* EXERCISE DESCRIPTION: Within the lines below, the span from the line with "Reggaeton ist das" to the line with "ABONARE NEWSLETTER", both ends included, is to be reproduced exactly, with pictures omitted.
━━━ RECORDS PROVIDED ━━━
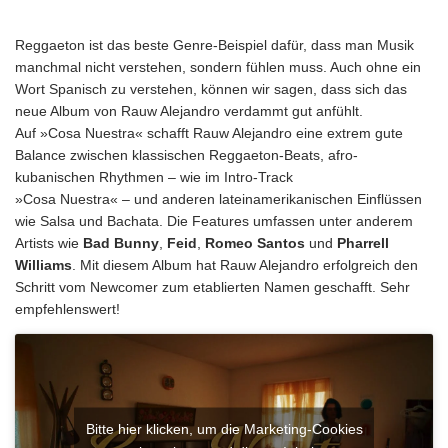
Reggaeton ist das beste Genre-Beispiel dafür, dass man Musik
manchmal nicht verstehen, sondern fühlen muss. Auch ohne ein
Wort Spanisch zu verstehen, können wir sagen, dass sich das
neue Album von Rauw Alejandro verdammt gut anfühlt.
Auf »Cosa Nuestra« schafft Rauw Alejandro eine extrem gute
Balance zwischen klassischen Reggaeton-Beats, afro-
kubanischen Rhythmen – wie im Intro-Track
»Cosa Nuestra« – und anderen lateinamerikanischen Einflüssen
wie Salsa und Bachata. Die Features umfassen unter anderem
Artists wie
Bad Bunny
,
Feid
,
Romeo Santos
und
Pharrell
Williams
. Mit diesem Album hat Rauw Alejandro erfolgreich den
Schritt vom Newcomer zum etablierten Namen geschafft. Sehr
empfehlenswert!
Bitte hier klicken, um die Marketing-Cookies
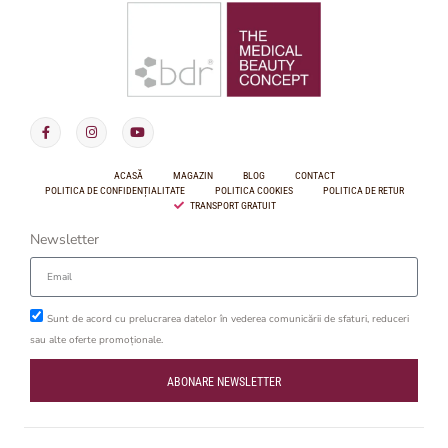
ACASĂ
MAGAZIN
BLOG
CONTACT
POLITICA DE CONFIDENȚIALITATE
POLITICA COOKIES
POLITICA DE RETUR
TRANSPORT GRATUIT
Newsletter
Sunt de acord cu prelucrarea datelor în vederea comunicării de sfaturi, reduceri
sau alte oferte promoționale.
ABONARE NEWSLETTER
━━━
━━━ RECORDS PROVIDED ━━━
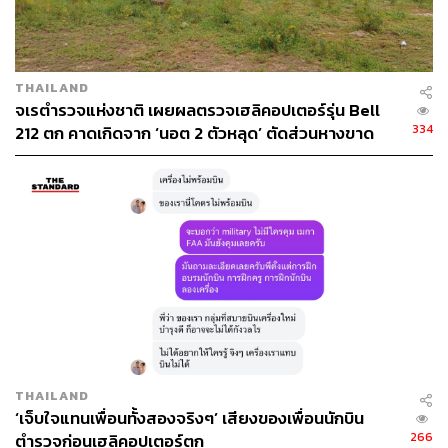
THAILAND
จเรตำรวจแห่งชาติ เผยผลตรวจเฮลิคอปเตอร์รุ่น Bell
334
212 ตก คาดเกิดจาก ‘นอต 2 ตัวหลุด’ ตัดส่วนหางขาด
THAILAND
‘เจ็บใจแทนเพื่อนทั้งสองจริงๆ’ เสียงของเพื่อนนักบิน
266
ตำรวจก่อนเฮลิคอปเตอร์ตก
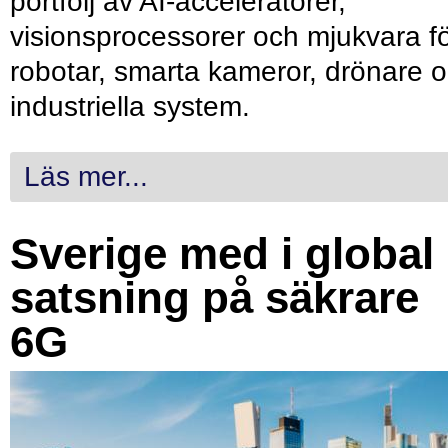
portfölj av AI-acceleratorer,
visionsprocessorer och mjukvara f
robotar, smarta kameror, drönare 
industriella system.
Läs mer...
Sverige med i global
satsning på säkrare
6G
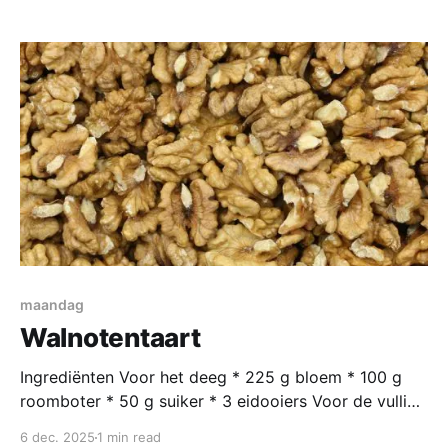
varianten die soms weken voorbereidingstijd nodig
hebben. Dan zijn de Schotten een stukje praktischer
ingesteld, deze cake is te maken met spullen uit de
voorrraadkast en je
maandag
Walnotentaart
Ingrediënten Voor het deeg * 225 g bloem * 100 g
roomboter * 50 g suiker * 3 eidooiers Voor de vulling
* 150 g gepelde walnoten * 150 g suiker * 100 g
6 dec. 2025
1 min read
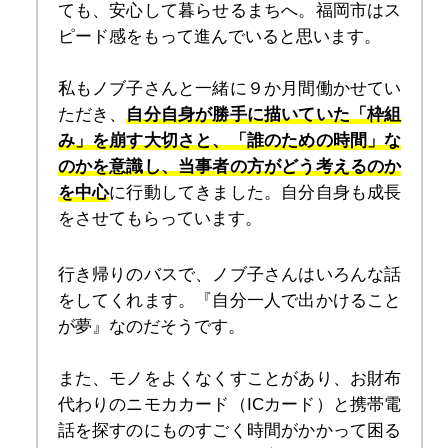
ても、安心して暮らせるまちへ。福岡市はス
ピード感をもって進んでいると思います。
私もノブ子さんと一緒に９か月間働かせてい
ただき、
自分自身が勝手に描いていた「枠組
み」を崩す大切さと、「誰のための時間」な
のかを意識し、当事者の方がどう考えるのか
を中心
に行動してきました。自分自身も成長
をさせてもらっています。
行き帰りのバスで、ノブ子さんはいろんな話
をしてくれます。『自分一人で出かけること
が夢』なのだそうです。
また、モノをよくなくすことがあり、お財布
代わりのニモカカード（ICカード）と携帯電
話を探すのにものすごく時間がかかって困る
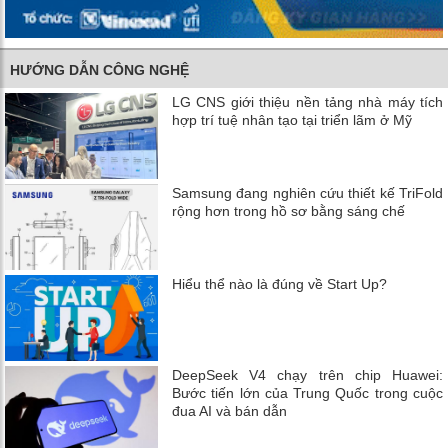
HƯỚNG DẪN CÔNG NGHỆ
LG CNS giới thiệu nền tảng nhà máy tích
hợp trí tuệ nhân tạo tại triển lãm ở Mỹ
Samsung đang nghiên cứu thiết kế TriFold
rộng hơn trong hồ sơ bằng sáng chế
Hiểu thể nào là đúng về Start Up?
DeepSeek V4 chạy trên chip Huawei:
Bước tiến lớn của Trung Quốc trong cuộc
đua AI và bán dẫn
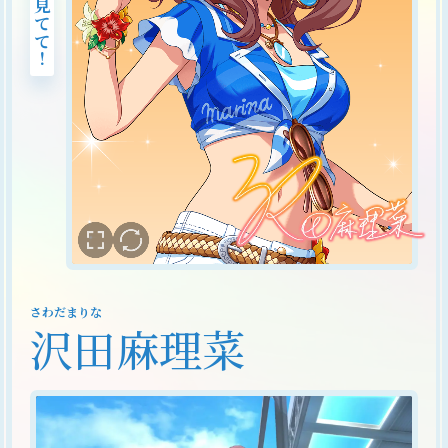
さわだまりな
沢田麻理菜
━━━
* OUTPUT FOR THIS TASK:
Reggaeton ist das beste Genre-Beispiel dafür, dass man Musik
manchmal nicht verstehen, sondern fühlen muss. Auch ohne ein
Wort Spanisch zu verstehen, können wir sagen, dass sich das
neue Album von Rauw Alejandro verdammt gut anfühlt.
Auf »Cosa Nuestra« schafft Rauw Alejandro eine extrem gute
Balance zwischen klassischen Reggaeton-Beats, afro-
kubanischen Rhythmen – wie im Intro-Track
»Cosa Nuestra« – und anderen lateinamerikanischen Einflüssen
wie Salsa und Bachata. Die Features umfassen unter anderem
Artists wie
Bad Bunny
,
Feid
,
Romeo Santos
und
Pharrell
Williams
. Mit diesem Album hat Rauw Alejandro erfolgreich den
Schritt vom Newcomer zum etablierten Namen geschafft. Sehr
empfehlenswert!
Bitte hier klicken, um die Marketing-Cookies
ACASĂ
MAGAZIN
BLOG
CONTACT
POLITICA DE CONFIDENȚIALITATE
POLITICA COOKIES
POLITICA DE RETUR
TRANSPORT GRATUIT
Newsletter
Sunt de acord cu prelucrarea datelor în vederea comunicării de sfaturi, reduceri
sau alte oferte promoționale.
ABONARE NEWSLETTER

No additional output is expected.